Currently, only two to five percent of all surgical procedures involve robotic-assisted surgical devices (RASDs). How could this change over the next few years?
Modern-day robotic-assisted surgical devices (RASDs) are the result of the evolution of laparoscopic surgery combined with the adaptation of industrial robotic technology for human surgical use. The science and technology enabling the first use of a surgical robotic device dates to 1985 and has been enhanced with the many subsequent innovations. To date, RASDs have undergone two generations of technology advances resulting in a global proliferation of RASDs performing hundreds of thousands of procedures annually.
The entrepreneurs, surgeons, and scientists who have contributed to the manufacture of these devices have refined and, in some cases, expanded their reach globally.
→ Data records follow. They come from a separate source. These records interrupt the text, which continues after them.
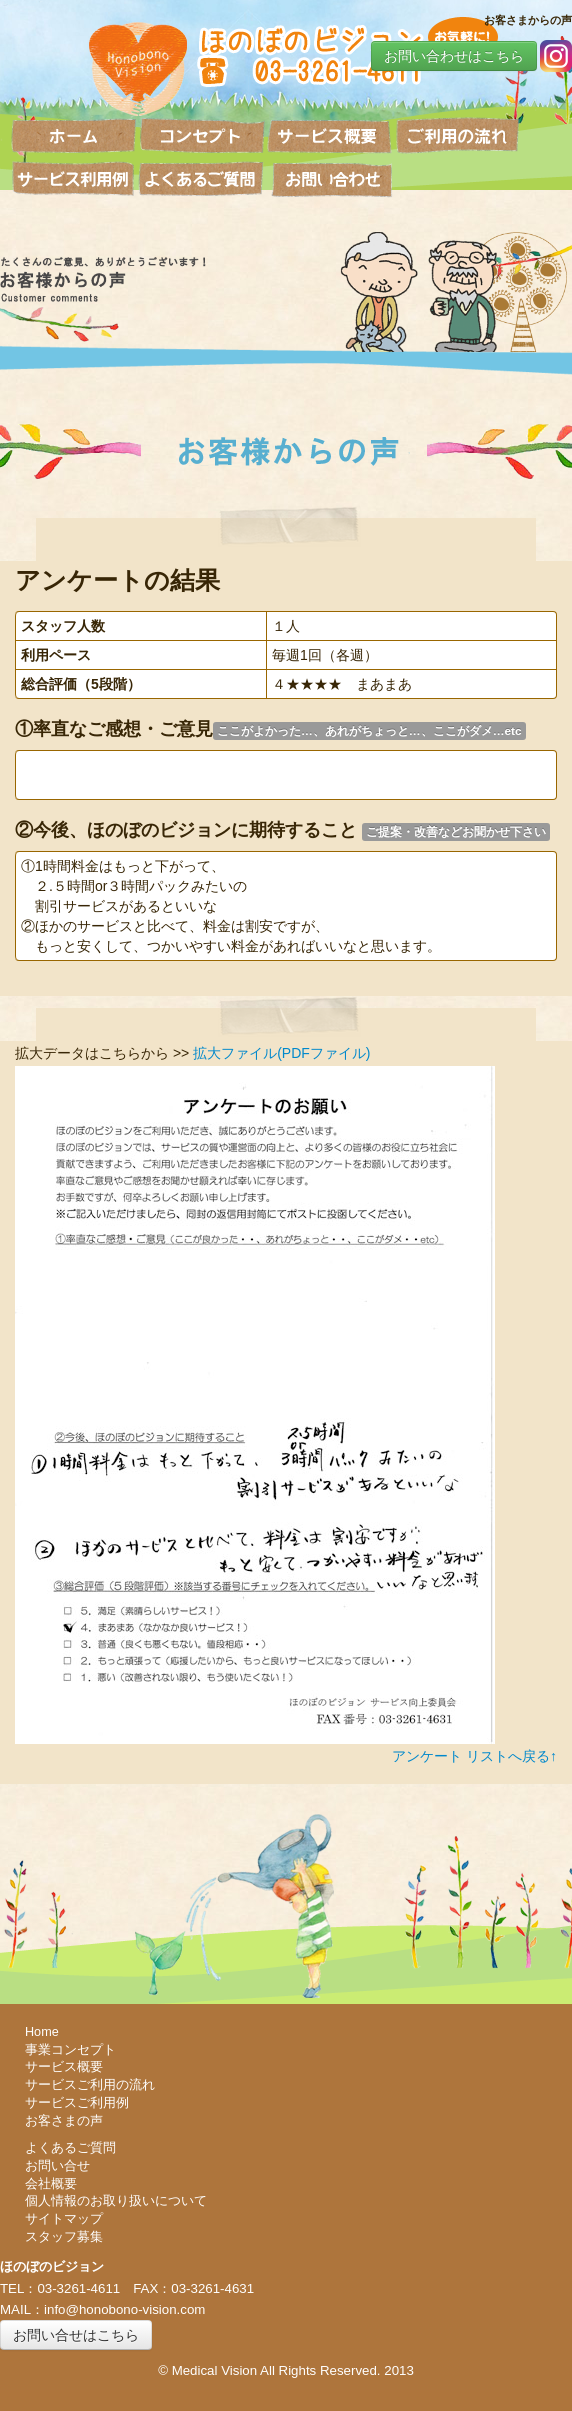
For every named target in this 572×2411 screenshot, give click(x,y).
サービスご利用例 (77, 2103)
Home (42, 2032)
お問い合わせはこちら (454, 56)
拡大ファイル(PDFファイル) (281, 1053)
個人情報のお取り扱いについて (116, 2201)
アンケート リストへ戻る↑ (474, 1756)
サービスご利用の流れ (90, 2085)
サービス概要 (64, 2067)
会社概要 (51, 2184)
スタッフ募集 (64, 2237)
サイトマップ (64, 2219)
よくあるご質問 (70, 2148)
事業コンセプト (70, 2050)
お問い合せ (57, 2166)
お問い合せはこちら (76, 2335)
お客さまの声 (64, 2121)
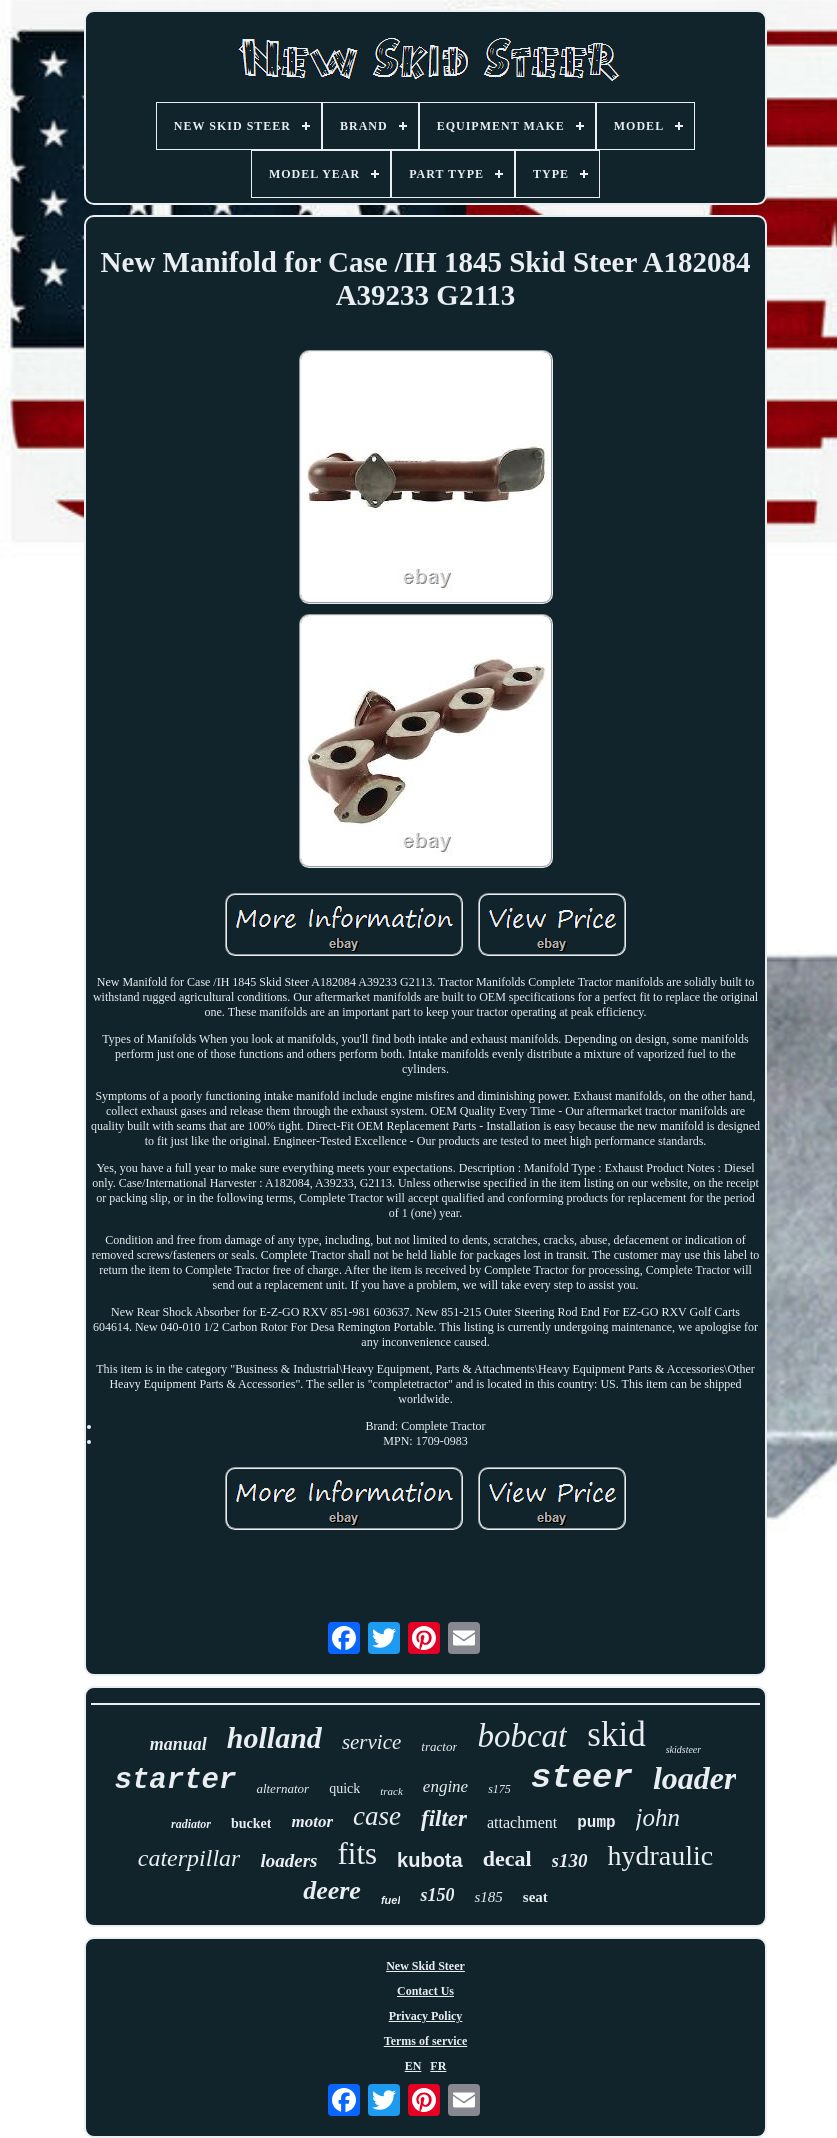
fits (357, 1853)
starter (176, 1780)
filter (444, 1818)
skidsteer (684, 1749)
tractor (439, 1746)
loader (695, 1778)
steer (582, 1778)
Fewer than 50 RASD original equipment manufacturers (OEMs) exist; their go-to-market strategies, business acumen, and ensuing financial performance remain under scrutiny to determine whether their business models, returns on investment, and market share are sustainable. One pioneering OEM, Intuitive Surgical Inc., has commanded a 100 percent U.S. market share for more than a decade in the general concept RASD category, a Class II medical device.
The legacy of RASDs, their perceived value to the healthcare ecosystem, and their scientific and medical relevancy in 21st-century medicine is still being debated by academics, surgeons, entrepreneurs, and scientists. Myriad challenges face RASDs in a value-based healthcare ecosystem, where bundled payments and cost per procedure may well determine the adoption or the abandonment of a futuristic unproven minimally invasive surgical capability.
Only two to five percent of all surgical procedures involve an RASD. Frost & Sullivan determined RASDs are entering a third generation of development: a surgically specific RASD design and utility moving away from the general surgical concept mentality of Intuitive Surgical’s da Vinci product line. This paradigm shift is due in part to the initial cost of a general-purpose RASD, which hovers between $1 million and $1.5 million. Most sales also require a 4- to 5-year service agreement that can cost upwards of $100,000 per year and a supplemental contract stipulating that all surgical supplies and instruments must be purchased from the same OEM brand exclusively.
Orthopedics has led this effort, focusing on lower extremity joint replacement RASDs offered by the likes of STRYKER-MAKO, OMNI, and Smith & Nephew. At the same time, Verily Life Sciences, a research division of Alphabet, Inc. and Johnson & Johnson’s Ethicon’s surgical supply company, recently partnered to form Verb Surgical. Verb Surgical has embarked on an aggressive effort to create miniaturized RASDs that will be available to all surgeons in what it is calling a Surgery 4.0 digital platform.
Conceptually, its utility and enhanced haptics will allow surgeons to engage an RASD in an actual open surgical field. This innovation negates the current requirement for physicians to choose between RASD and historical surgical technique prior to surgical intervention and would eliminate the need to choose between RASD and a conventional surgical technique.
Much will be debated in the next few years about whether RASDs will be adopted as the new standard of surgical care or limited to singular procedures (MS-DRGs) as prescribed by reimbursement policy and/or surgical professional organizations such as the American Medical Association and the American Association of Orthopedic Surgeons. Ultimately, RASD OEMs must demonstrate an acceptable margin for sustainability as do the hospital and health systems in which they will be placed. If there is no statistically significant growth in RASD surgical procedures over the next two to three years, OEM costs may remain prohibitive, though if OEMs change their financial structure to allow leasing of RASDs or compensation based on the number of procedures, utilization could flourish.